— Stored entries —
----

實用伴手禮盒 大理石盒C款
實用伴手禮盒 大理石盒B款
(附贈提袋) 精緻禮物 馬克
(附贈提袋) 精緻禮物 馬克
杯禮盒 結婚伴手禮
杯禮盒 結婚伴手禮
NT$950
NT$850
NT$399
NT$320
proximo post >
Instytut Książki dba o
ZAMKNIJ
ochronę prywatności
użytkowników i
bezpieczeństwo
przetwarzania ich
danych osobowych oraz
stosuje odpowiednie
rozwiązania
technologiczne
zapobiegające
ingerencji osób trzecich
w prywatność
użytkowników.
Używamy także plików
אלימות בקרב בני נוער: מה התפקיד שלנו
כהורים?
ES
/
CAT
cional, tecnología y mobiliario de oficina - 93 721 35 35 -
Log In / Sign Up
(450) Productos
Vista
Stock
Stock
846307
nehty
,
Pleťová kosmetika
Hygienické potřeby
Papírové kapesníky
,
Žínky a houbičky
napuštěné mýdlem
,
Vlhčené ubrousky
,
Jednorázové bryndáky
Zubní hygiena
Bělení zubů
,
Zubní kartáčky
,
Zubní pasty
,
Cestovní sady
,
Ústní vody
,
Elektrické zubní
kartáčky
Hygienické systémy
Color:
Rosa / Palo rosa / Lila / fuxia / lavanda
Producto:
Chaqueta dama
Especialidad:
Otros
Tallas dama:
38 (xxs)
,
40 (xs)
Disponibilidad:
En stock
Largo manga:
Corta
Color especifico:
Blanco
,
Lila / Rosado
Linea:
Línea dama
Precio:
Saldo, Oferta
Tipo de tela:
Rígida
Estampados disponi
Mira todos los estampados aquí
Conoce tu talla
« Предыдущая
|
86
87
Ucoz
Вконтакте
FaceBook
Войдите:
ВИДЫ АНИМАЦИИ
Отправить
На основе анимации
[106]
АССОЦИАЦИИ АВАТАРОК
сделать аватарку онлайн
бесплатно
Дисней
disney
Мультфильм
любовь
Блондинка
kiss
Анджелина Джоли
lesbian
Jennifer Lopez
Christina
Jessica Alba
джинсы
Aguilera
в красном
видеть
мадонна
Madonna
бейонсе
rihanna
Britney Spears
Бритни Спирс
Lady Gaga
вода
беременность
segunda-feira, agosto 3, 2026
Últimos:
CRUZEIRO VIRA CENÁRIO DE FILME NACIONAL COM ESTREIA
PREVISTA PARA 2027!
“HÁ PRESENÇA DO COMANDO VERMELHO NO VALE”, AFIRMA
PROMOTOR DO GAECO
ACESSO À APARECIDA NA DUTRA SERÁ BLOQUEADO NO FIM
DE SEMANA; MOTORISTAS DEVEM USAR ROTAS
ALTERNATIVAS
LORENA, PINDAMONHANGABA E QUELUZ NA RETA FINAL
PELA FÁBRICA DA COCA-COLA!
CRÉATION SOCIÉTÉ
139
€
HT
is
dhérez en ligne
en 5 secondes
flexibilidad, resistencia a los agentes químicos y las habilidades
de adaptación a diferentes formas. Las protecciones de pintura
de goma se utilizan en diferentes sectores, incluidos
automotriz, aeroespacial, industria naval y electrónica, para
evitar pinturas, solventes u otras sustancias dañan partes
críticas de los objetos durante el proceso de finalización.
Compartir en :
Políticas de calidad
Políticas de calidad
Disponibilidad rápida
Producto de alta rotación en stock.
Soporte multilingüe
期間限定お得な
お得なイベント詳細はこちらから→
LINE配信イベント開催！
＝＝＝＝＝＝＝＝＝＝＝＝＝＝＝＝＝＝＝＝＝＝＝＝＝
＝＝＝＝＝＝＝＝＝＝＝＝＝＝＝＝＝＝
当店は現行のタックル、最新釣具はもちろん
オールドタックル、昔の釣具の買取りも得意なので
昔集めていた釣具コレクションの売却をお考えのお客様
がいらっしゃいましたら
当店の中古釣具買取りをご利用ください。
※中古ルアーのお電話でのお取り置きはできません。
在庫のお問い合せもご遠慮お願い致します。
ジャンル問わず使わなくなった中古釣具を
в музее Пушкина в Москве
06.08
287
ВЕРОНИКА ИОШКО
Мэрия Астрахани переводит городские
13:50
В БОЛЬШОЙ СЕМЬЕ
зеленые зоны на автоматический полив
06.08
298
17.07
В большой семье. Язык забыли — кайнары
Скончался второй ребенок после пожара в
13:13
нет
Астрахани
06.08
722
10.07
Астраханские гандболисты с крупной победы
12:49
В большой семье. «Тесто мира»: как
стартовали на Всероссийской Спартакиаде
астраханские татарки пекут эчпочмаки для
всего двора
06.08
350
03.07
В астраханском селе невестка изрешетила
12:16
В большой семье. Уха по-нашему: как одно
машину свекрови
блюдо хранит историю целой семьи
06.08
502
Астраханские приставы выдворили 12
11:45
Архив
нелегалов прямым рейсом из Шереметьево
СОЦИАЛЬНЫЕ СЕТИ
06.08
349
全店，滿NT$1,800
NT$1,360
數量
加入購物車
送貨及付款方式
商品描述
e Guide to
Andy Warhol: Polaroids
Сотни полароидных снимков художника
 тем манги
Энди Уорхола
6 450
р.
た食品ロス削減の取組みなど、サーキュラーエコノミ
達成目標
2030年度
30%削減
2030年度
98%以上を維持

----

— Goal of the exercise —
Repeat each entry exactly.

— Reply —
實用伴手禮盒 大理石盒C款
實用伴手禮盒 大理石盒B款
(附贈提袋) 精緻禮物 馬克
(附贈提袋) 精緻禮物 馬克
杯禮盒 結婚伴手禮
杯禮盒 結婚伴手禮
NT$950
NT$850
NT$399
NT$320
proximo post >
Instytut Książki dba o
ZAMKNIJ
ochronę prywatności
użytkowników i
bezpieczeństwo
przetwarzania ich
danych osobowych oraz
stosuje odpowiednie
rozwiązania
technologiczne
zapobiegające
ingerencji osób trzecich
w prywatność
użytkowników.
Używamy także plików
אלימות בקרב בני נוער: מה התפקיד שלנו
כהורים?
ES
/
CAT
cional, tecnología y mobiliario de oficina - 93 721 35 35 -
Log In / Sign Up
(450) Productos
Vista
Stock
Stock
846307
nehty
,
Pleťová kosmetika
Hygienické potřeby
Papírové kapesníky
,
Žínky a houbičky
napuštěné mýdlem
,
Vlhčené ubrousky
,
Jednorázové bryndáky
Zubní hygiena
Bělení zubů
,
Zubní kartáčky
,
Zubní pasty
,
Cestovní sady
,
Ústní vody
,
Elektrické zubní
kartáčky
Hygienické systémy
Color:
Rosa / Palo rosa / Lila / fuxia / lavanda
Producto:
Chaqueta dama
Especialidad:
Otros
Tallas dama:
38 (xxs)
,
40 (xs)
Disponibilidad:
En stock
Largo manga:
Corta
Color especifico:
Blanco
,
Lila / Rosado
Linea:
Línea dama
Precio:
Saldo, Oferta
Tipo de tela:
Rígida
Estampados disponi
Mira todos los estampados aquí
Conoce tu talla
« Предыдущая
|
86
87
Ucoz
Вконтакте
FaceBook
Войдите:
ВИДЫ АНИМАЦИИ
Отправить
На основе анимации
[106]
АССОЦИАЦИИ АВАТАРОК
сделать аватарку онлайн
бесплатно
Дисней
disney
Мультфильм
любовь
Блондинка
kiss
Анджелина Джоли
lesbian
Jennifer Lopez
Christina
Jessica Alba
джинсы
Aguilera
в красном
видеть
мадонна
Madonna
бейонсе
rihanna
Britney Spears
Бритни Спирс
Lady Gaga
вода
беременность
segunda-feira, agosto 3, 2026
Últimos:
CRUZEIRO VIRA CENÁRIO DE FILME NACIONAL COM ESTREIA
PREVISTA PARA 2027!
“HÁ PRESENÇA DO COMANDO VERMELHO NO VALE”, AFIRMA
PROMOTOR DO GAECO
ACESSO À APARECIDA NA DUTRA SERÁ BLOQUEADO NO FIM
DE SEMANA; MOTORISTAS DEVEM USAR ROTAS
ALTERNATIVAS
LORENA, PINDAMONHANGABA E QUELUZ NA RETA FINAL
PELA FÁBRICA DA COCA-COLA!
CRÉATION SOCIÉTÉ
139
€
HT
is
dhérez en ligne
en 5 secondes
flexibilidad, resistencia a los agentes químicos y las habilidades
de adaptación a diferentes formas. Las protecciones de pintura
de goma se utilizan en diferentes sectores, incluidos
automotriz, aeroespacial, industria naval y electrónica, para
evitar pinturas, solventes u otras sustancias dañan partes
críticas de los objetos durante el proceso de finalización.
Compartir en :
Políticas de calidad
Políticas de calidad
Disponibilidad rápida
Producto de alta rotación en stock.
Soporte multilingüe
期間限定お得な
お得なイベント詳細はこちらから→
LINE配信イベント開催！
＝＝＝＝＝＝＝＝＝＝＝＝＝＝＝＝＝＝＝＝＝＝＝＝＝
＝＝＝＝＝＝＝＝＝＝＝＝＝＝＝＝＝＝
当店は現行のタックル、最新釣具はもちろん
オールドタックル、昔の釣具の買取りも得意なので
昔集めていた釣具コレクションの売却をお考えのお客様
がいらっしゃいましたら
当店の中古釣具買取りをご利用ください。
※中古ルアーのお電話でのお取り置きはできません。
在庫のお問い合せもご遠慮お願い致します。
ジャンル問わず使わなくなった中古釣具を
в музее Пушкина в Москве
06.08
287
ВЕРОНИКА ИОШКО
Мэрия Астрахани переводит городские
13:50
В БОЛЬШОЙ СЕМЬЕ
зеленые зоны на автоматический полив
06.08
298
17.07
В большой семье. Язык забыли — кайнары
Скончался второй ребенок после пожара в
13:13
нет
Астрахани
06.08
722
10.07
Астраханские гандболисты с крупной победы
12:49
В большой семье. «Тесто мира»: как
стартовали на Всероссийской Спартакиаде
астраханские татарки пекут эчпочмаки для
всего двора
06.08
350
03.07
В астраханском селе невестка изрешетила
12:16
В большой семье. Уха по-нашему: как одно
машину свекрови
блюдо хранит историю целой семьи
06.08
502
Астраханские приставы выдворили 12
11:45
Архив
нелегалов прямым рейсом из Шереметьево
СОЦИАЛЬНЫЕ СЕТИ
06.08
349
全店，滿NT$1,800
NT$1,360
數量
加入購物車
送貨及付款方式
商品描述
e Guide to
Andy Warhol: Polaroids
Сотни полароидных снимков художника
 тем манги
Энди Уорхола
6 450
р.
た食品ロス削減の取組みなど、サーキュラーエコノミ
達成目標
2030年度
30%削減
2030年度
98%以上を維持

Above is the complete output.